Your data will be stored in the geographic location that you chose at the dataset’s creation time. After a dataset has been created, the location can’t be changed. One important consideration is that you will not be able to query across multiple locations, you can read details on location considerations here. Many users chose to store their data in a multi-region location, however some chose to set a specific region that is close to on-premise databases or ETL jobs.
Access to data within BigQuery can be controlled at different levels in the resource model, including the Project, Dataset, Table or even column. However, it’s often easier to control access higher in the hierarchy for simpler management.
Examples of common BigQuery project structures:
By now you probably realize that deciding on a Project structure can have a big influence on data governance, billing and even query efficiency. Many customers chose to deploy some notion of data lakes and data marts by leveraging different Project hierarchies.
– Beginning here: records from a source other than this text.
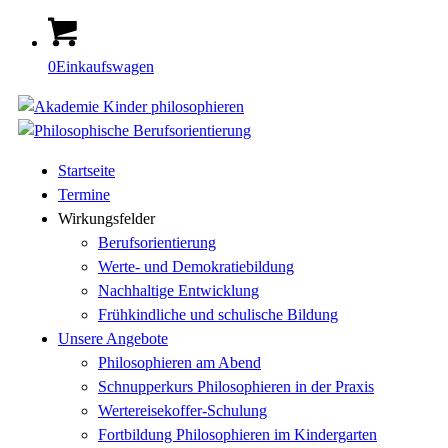
0
Einkaufswagen
Startseite
Termine
Wirkungsfelder
Berufsorientierung
Werte- und Demokratiebildung
Nachhaltige Entwicklung
Frühkindliche und schulische Bildung
Unsere Angebote
Philosophieren am Abend
Schnupperkurs Philosophieren in der Praxis
Wertereisekoffer-Schulung
Fortbildung Philosophieren im Kindergarten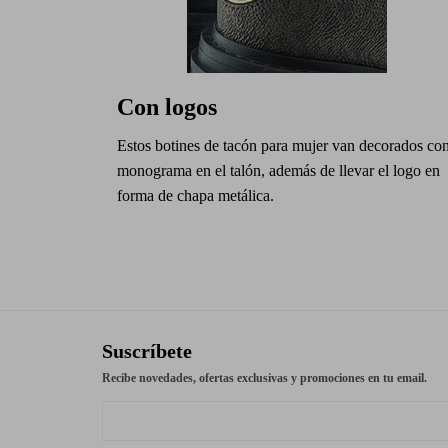
Con logos
Estos botines de tacón para mujer van decorados co
monograma en el talón, además de llevar el logo en
forma de chapa metálica.
Suscríbete
Recibe novedades, ofertas exclusivas y promociones en tu email.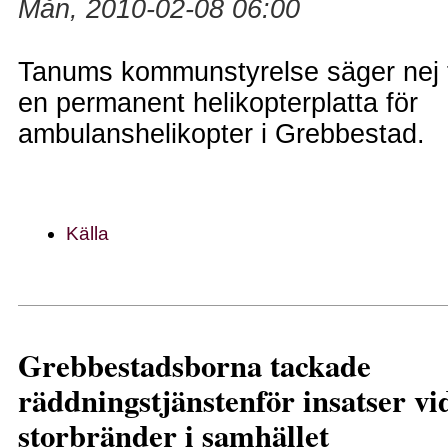
Mån, 2010-02-08 06:00
Tanums kommunstyrelse säger nej ti
en permanent helikopterplatta för
ambulanshelikopter i Grebbestad.
Källa
Grebbestadsborna tackade
räddningstjänstenför insatser vi
storbränder i samhället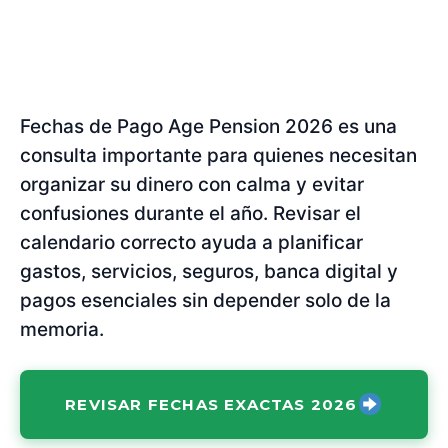
Fechas de Pago Age Pension 2026 es una
consulta importante para quienes necesitan
organizar su dinero con calma y evitar
confusiones durante el año. Revisar el
calendario correcto ayuda a planificar
gastos, servicios, seguros, banca digital y
pagos esenciales sin depender solo de la
memoria.
REVISAR FECHAS EXACTAS 2026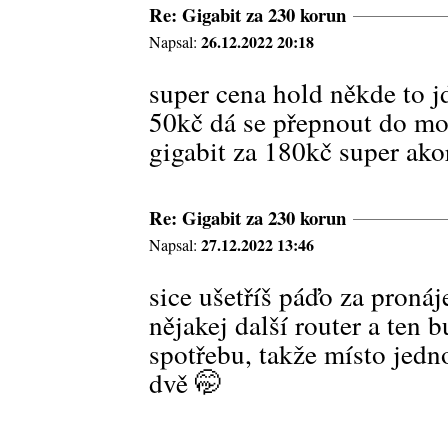
Re: Gigabit za 230 korun
26.12.2022 20:18
Napsal:
super cena hold někde to j
50kč dá se přepnout do mod
gigabit za 180kč super ako
Re: Gigabit za 230 korun
27.12.2022 13:46
Napsal:
sice ušetříš páďo za pronáj
nějakej další router a ten
spotřebu, takže místo jedn
dvě 🤭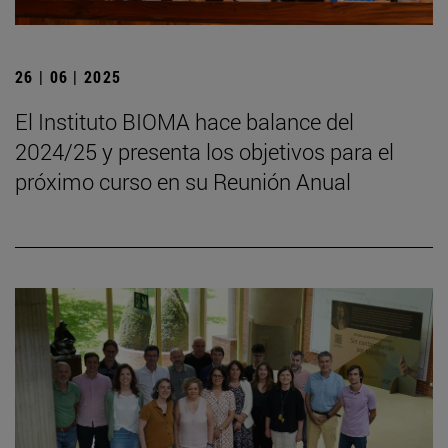
26 | 06 | 2025
El Instituto BIOMA hace balance del
2024/25 y presenta los objetivos para el
próximo curso en su Reunión Anual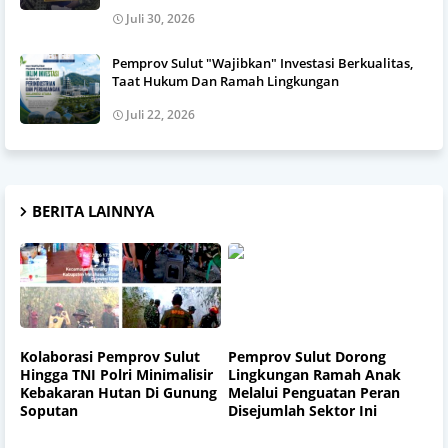
Juli 30, 2026
Pemprov Sulut "Wajibkan" Investasi Berkualitas,
Taat Hukum Dan Ramah Lingkungan
Juli 22, 2026
BERITA LAINNYA
Kolaborasi Pemprov Sulut
Pemprov Sulut Dorong
Hingga TNI Polri Minimalisir
Lingkungan Ramah Anak
Kebakaran Hutan Di Gunung
Melalui Penguatan Peran
Soputan
Disejumlah Sektor Ini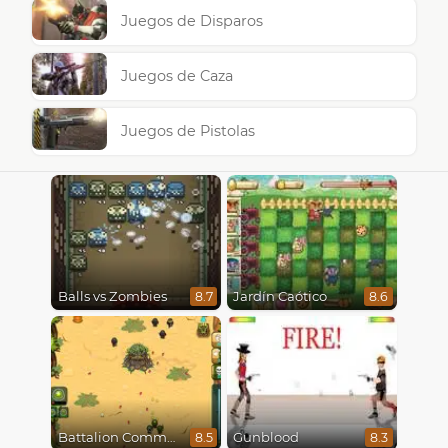
Juegos de Disparos
Juegos de Caza
Juegos de Pistolas
Balls vs Zombies
Jardín Caótico
8.7
8.6
Battalion Commander
Gunblood
8.5
8.3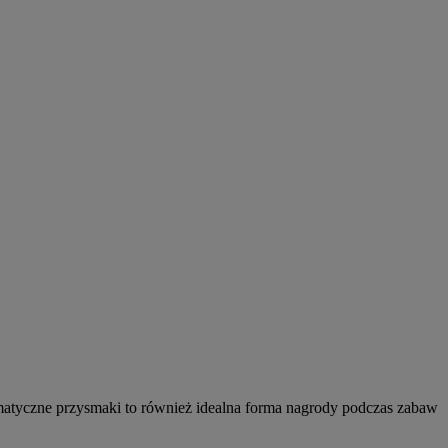
matyczne przysmaki to również idealna forma nagrody podczas zabaw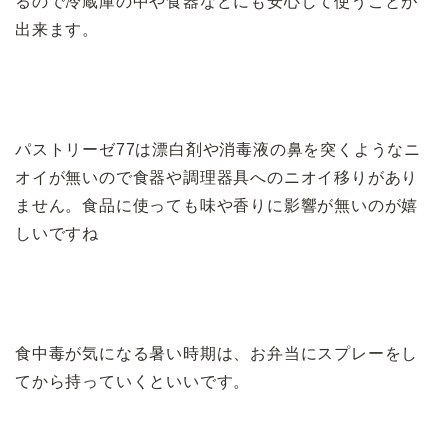
るので
冷蔵庫の中や
食器
などにも安心して使うことが
出来ます。
パストリーゼ77は漂白剤や消毒液の鼻を突くようなニ
オイが無いので食器や調理器具へのニオイ移りがあり
ません。食品に使っても味や香りに影響が無いのが嬉
しいですね
食中毒が気になる暑い時期は、お弁当にスプレーをし
てから持っていくといいです。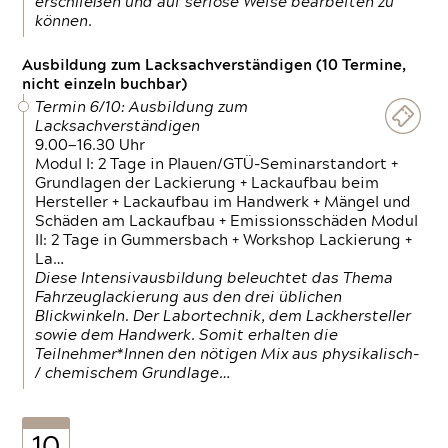
erschließen und auf seriöse Weise bearbeiten zu
können.
Ausbildung zum Lacksachverständigen (10 Termine,
nicht einzeln buchbar)
Termin 6/10: Ausbildung zum
Lacksachverständigen
9.00—16.30 Uhr
Modul I: 2 Tage in Plauen/GTÜ-Seminarstandort +
Grundlagen der Lackierung + Lackaufbau beim
Hersteller + Lackaufbau im Handwerk + Mängel und
Schäden am Lackaufbau + Emissionsschäden Modul
II: 2 Tage in Gummersbach + Workshop Lackierung +
La…
Diese Intensivausbildung beleuchtet das Thema
Fahrzeuglackierung aus den drei üblichen
Blickwinkeln. Der Labortechnik, dem Lackhersteller
sowie dem Handwerk. Somit erhalten die
Teilnehmer*Innen den nötigen Mix aus physikalisch-
/ chemischem Grundlage…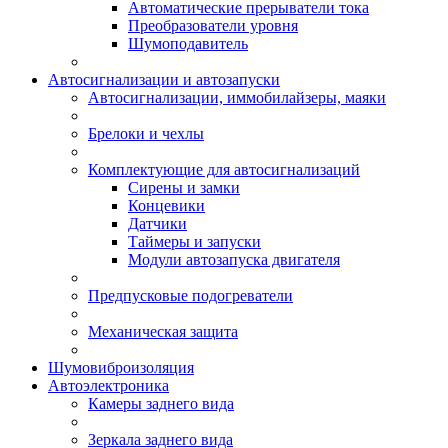
Автоматические прерыватели тока
Преобразователи уровня
Шумоподавитель
Автосигнализации и автозапуски
Автосигнализации, иммобилайзеры, маяки
Брелоки и чехлы
Комплектующие для автосигнализаций
Сирены и замки
Концевики
Датчики
Таймеры и запуски
Модули автозапуска двигателя
Предпусковые подогреватели
Механическая защита
Шумовиброизоляция
Автоэлектроника
Камеры заднего вида
Зеркала заднего вида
This is mainly a result of cheap data storage, more advanced SQL offerings which allow for ELT workloads and in-database transformations, plus the separation of storage and compute inside of BigQuery
Central data lake, department data marts
With this structure, there is a common project that stores raw data in BigQuery (Unified Storage project), also referred to as a Data Lake. It’s common for a centralized data platform team to create a pipeline that actually ingest data from various sources into BigQuery within this project. Each department or team would then have their own datamart projects (e.g. Department A Compute) where they can query the data, save results and create aggregate views.